A l’occasion de la Journée internationale pour l’élimination de la violence à l’égard des femmes, la plateforme turque contre les féminicides (Kadın cinayetlerini durduracağız platformu) milite pour une meilleure implémentation de la Convention d’Istanbul. Le nombre de féminicides augmente chaque année et plus d’une femme est tuée par jour en Turquie (474 en 2019). Pourtant, le gouvernement turc a menacé à plusieurs reprises de se retirer de ce traité international qui protège les droits des femmes. Interview avec Münevver Kızıl, membre de la plateforme, qui mène un combat juridique sans relâche contre son ex-compagnon.

Münevver Kızıl est victime d’insultes, de chantage, de harcèlements téléphoniques, d’usurpation d’identité et de menaces de mort de la part de son ex-compagnon. Ces violences ont commencé en 2013 et se poursuivent encore aujourd’hui car le coupable n’a toujours pas été arrêté malgré toutes les poursuites engagées contre lui. Cette situation traumatisante empêche cette maman de 34 ans de poursuivre son quotidien avec sa fille. Münevver se bat pour que la Convention d’Istanbul soit appliquée ; « les abus contre les femmes ne pourraient pas être perpétrés si facilement et les féminicides diminueraient en Turquie. », rappelle-t-elle lors de notre rencontre juste avant un rassemblement organisé par la plateforme contre les féminicides à l’occasion du 25 novembre.

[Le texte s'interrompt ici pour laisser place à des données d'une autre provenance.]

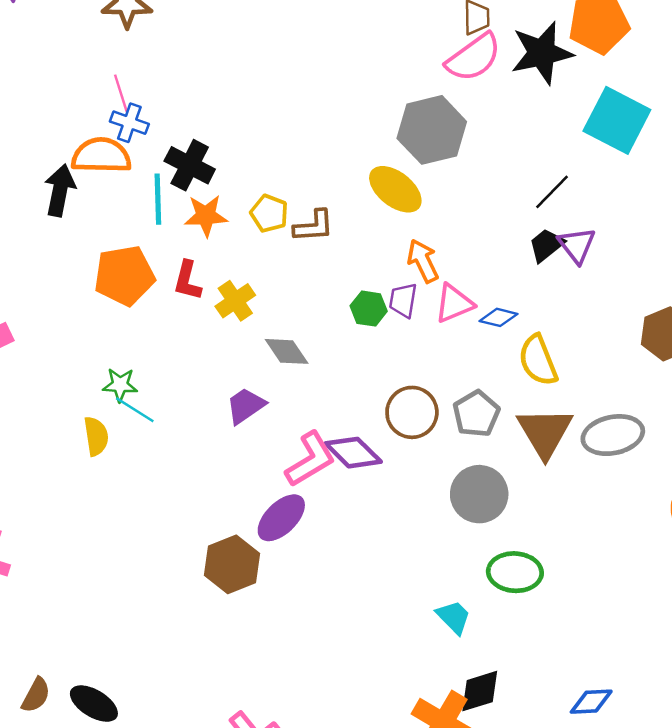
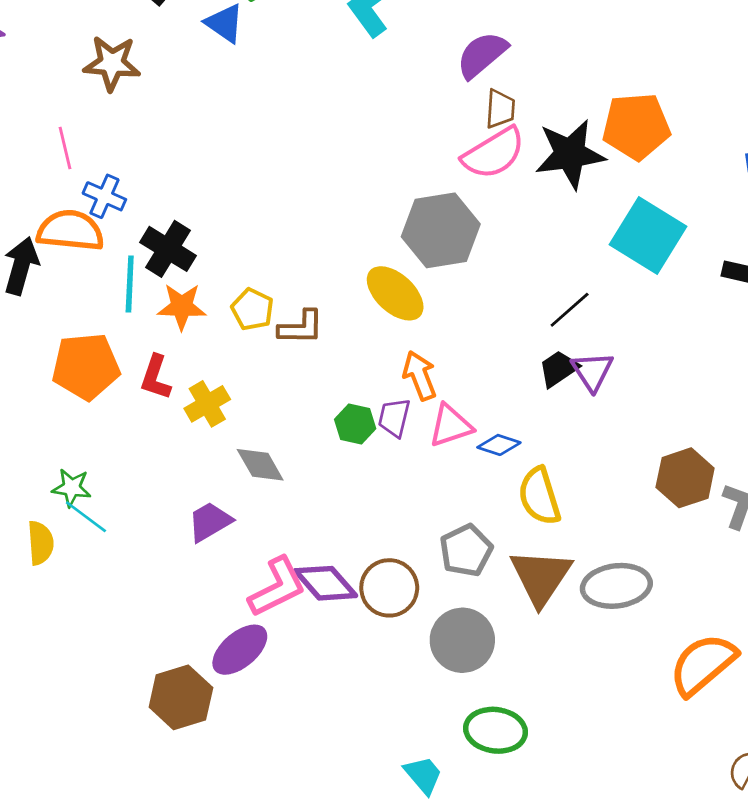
pink line: (121, 93) -> (65, 148), moved
brown circle: (412, 412) -> (389, 588), moved

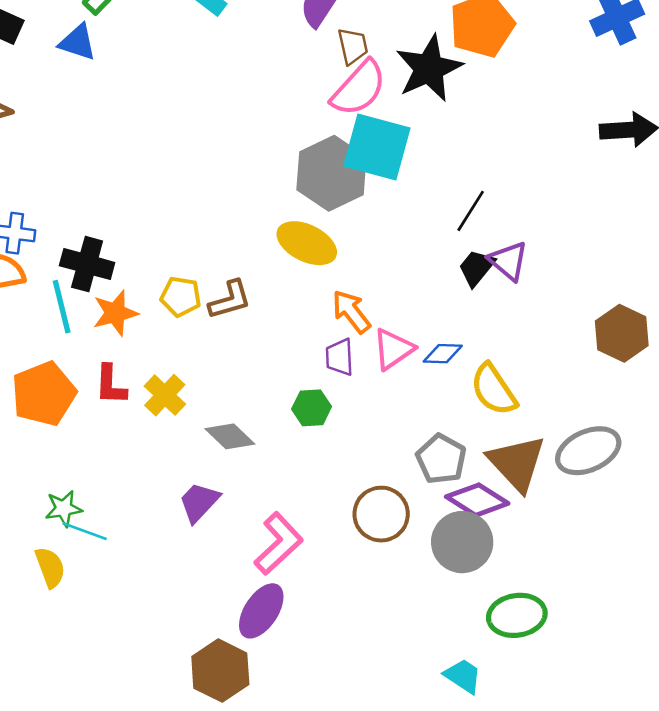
cyan square: (648, 236) -> (377, 147), moved
green hexagon: (355, 424) -> (312, 408), moved
purple diamond: (326, 583) -> (477, 500), moved

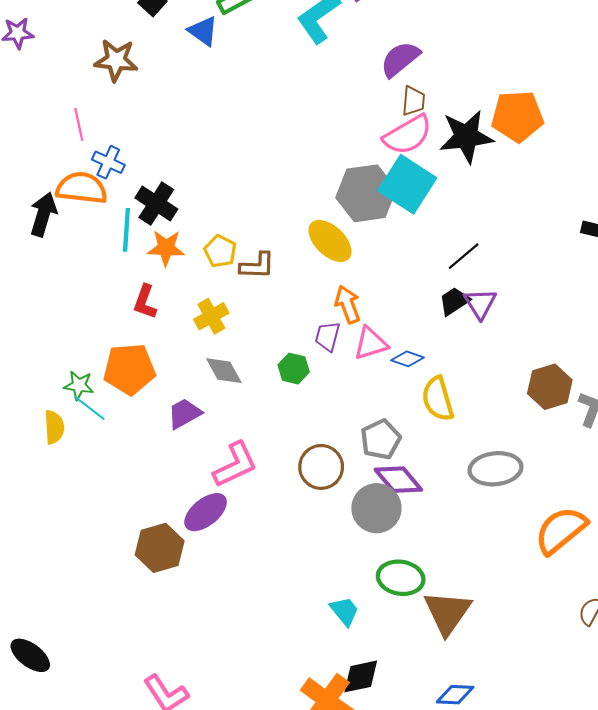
orange pentagon: (44, 394) -> (129, 369), moved
yellow cross: (165, 395) -> (211, 316), moved
brown triangle: (517, 463) -> (447, 613), moved

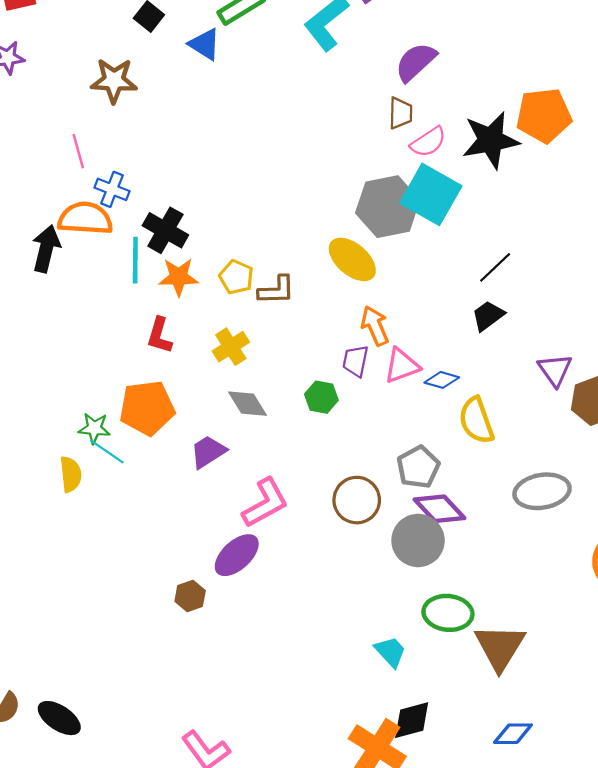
brown trapezoid: (413, 101) -> (401, 113), moved
pink semicircle: (408, 135) -> (428, 142), size x0.7
purple triangle: (480, 304) -> (555, 370), moved
brown hexagon: (160, 548) -> (190, 596), size x0.6

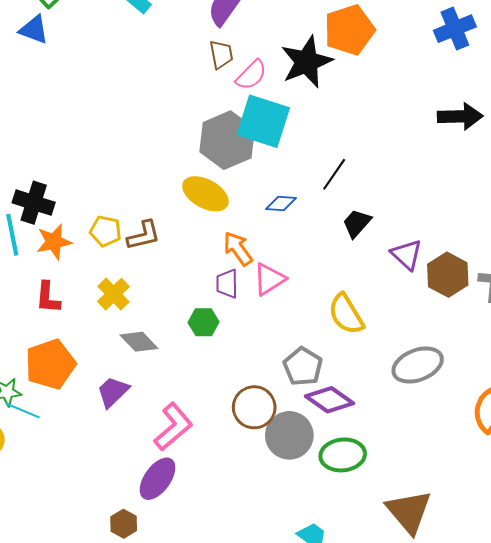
black trapezoid: (488, 316) -> (357, 223), moved
blue diamond: (442, 380) -> (281, 203), moved
gray circle: (418, 540) -> (289, 435), moved
green ellipse: (448, 613) -> (343, 455), moved

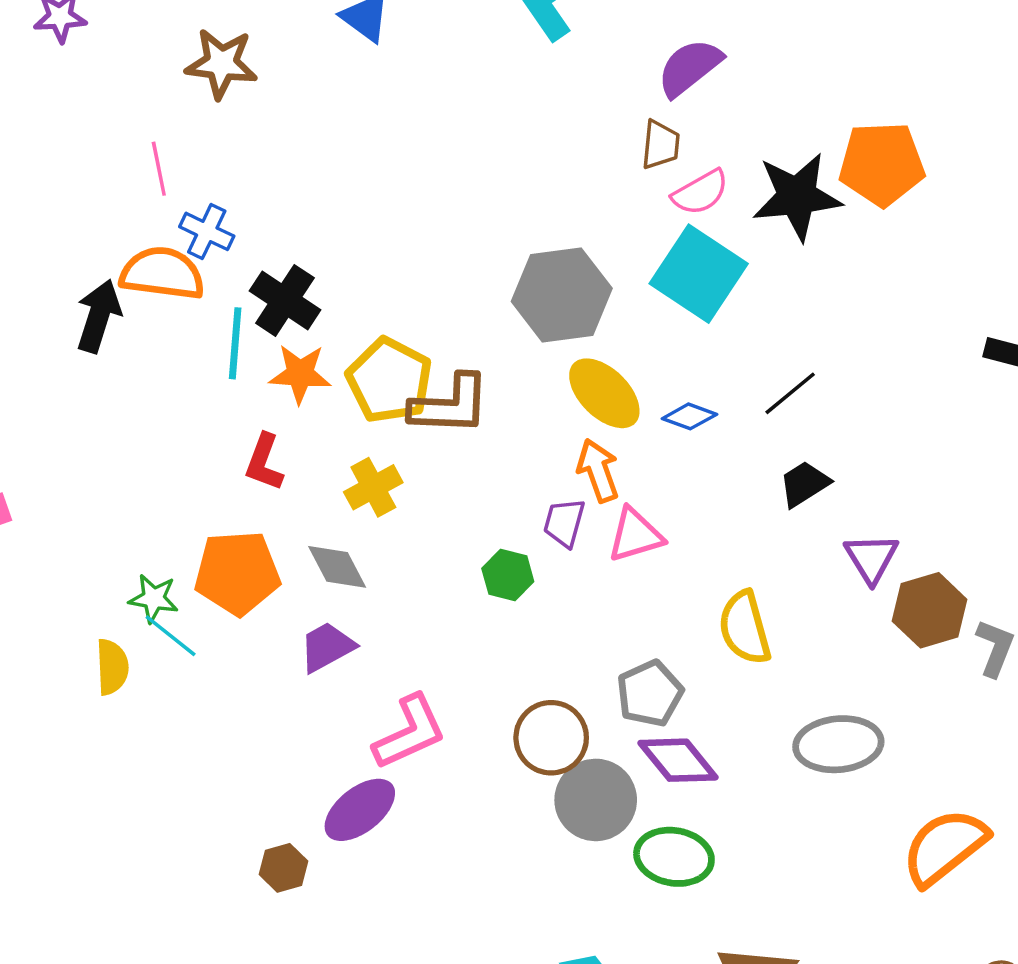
gray hexagon: (227, 140) -> (562, 295), moved
yellow ellipse: (205, 194) -> (604, 393), moved
yellow pentagon: (105, 231) -> (389, 380), size x1.6
brown L-shape: (144, 235) -> (450, 405), size x1.4
gray diamond: (139, 342) -> (337, 567), moved

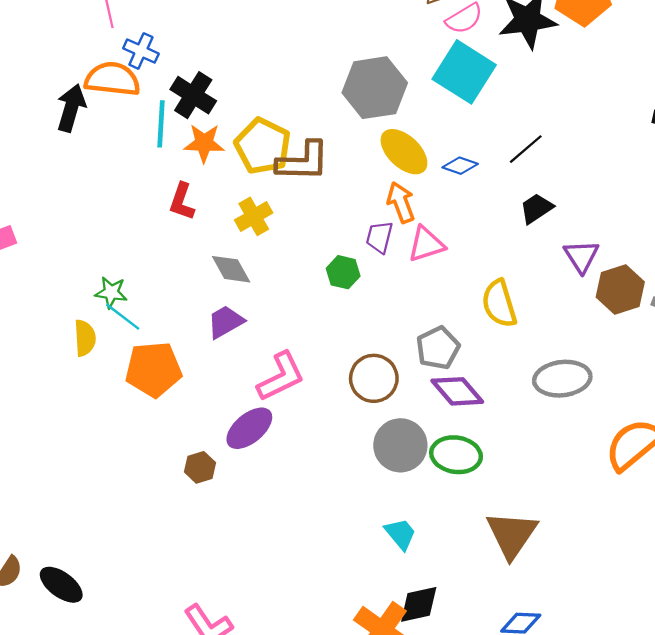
orange pentagon: (237, 573) -> (154, 369), moved
gray circle: (596, 800) -> (400, 445), moved

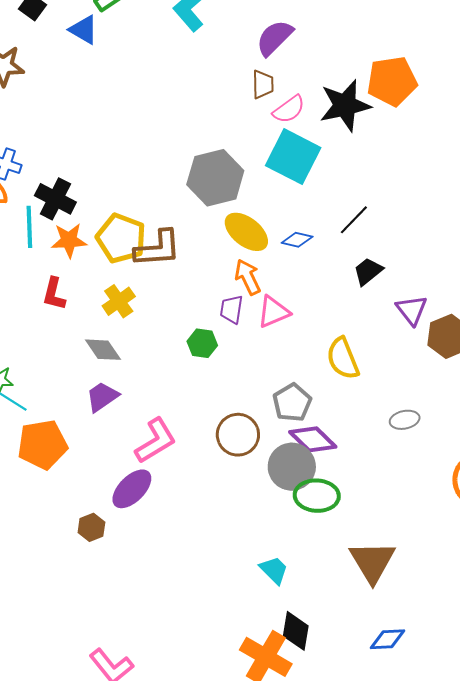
gray ellipse: (562, 379) -> (405, 420), size x0.6
gray circle: (400, 445) -> (292, 467), moved
black diamond: (419, 604) -> (296, 631), turned -63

Pouvez-vous nous raconter votre combat ?
« Lorsque j’étais en train de divorcer de mon premier mari, j’ai rencontré un homme avec qui j’ai eu une relation pendant un an et demi. Je vis encore beaucoup de problèmes aujourd’hui en 2020 à cause de cet homme alors que notre relation s’est terminée en mars 2013, il y a donc plus de 7 ans. J’ai porté plainte plusieurs fois contre lui, 56 fois au total. J’ai des procès dans trois tribunaux différents. Je vous ai apporté la liste, si je devais vous expliquer un par un tous ces procès il faudrait qu’on discute au moins pendant trois jours. Il a été décidé 27 fois que je pouvais bénéficier de mesures de protection d’éloignement. Et plus d’une vingtaine de fois il n’y a pas eu de suite aux dossiers à cause de preuves insuffisantes. J’ai pourtant partagé lors d’audiences et aux médias toutes les preuves de menaces de morts. J’ai des enregistrements sonores où il dit qu’il a trois armes sur lui et que ce sera ma dernière nuit. Mais jusqu’à présent il n’a seulement reçu que 3000 TL (315 euros) d’amendes pour menaces et 2000 TL (210 euros) pour insultes. Pensez comme il est facile en Turquie de menacer quelqu’un et de tuer une femme. En 2020 déjà plus de 330 femmes ont été tuées et surement que la majorité avait porté plainte. Les meurtriers ce ne sont pas seulement ceux qui tuent ces femmes mais aussi le système qui échoue à les protéger. Il y a de nombreux cas de violence contre les femmes dans le monde, mais la situation en Turquie est vraiment honteuse. C’est comme si la Turquie ne voulait pas de femmes fortes. Lorsque les femmes tentent de prendre des décisions par elles-mêmes et de manière indépendante, elles sont menacées de mort. Rien que mon dossier de divorce a été très difficile et il y a tellement de femmes qui ne peuvent pas se défendre, nombre d’entre elles ne sont pas libres financièrement et ne savent pas où aller si elles décident de quitter leur mari. Mon esprit a encore du mal à faire face à toute cette saga judiciaire. »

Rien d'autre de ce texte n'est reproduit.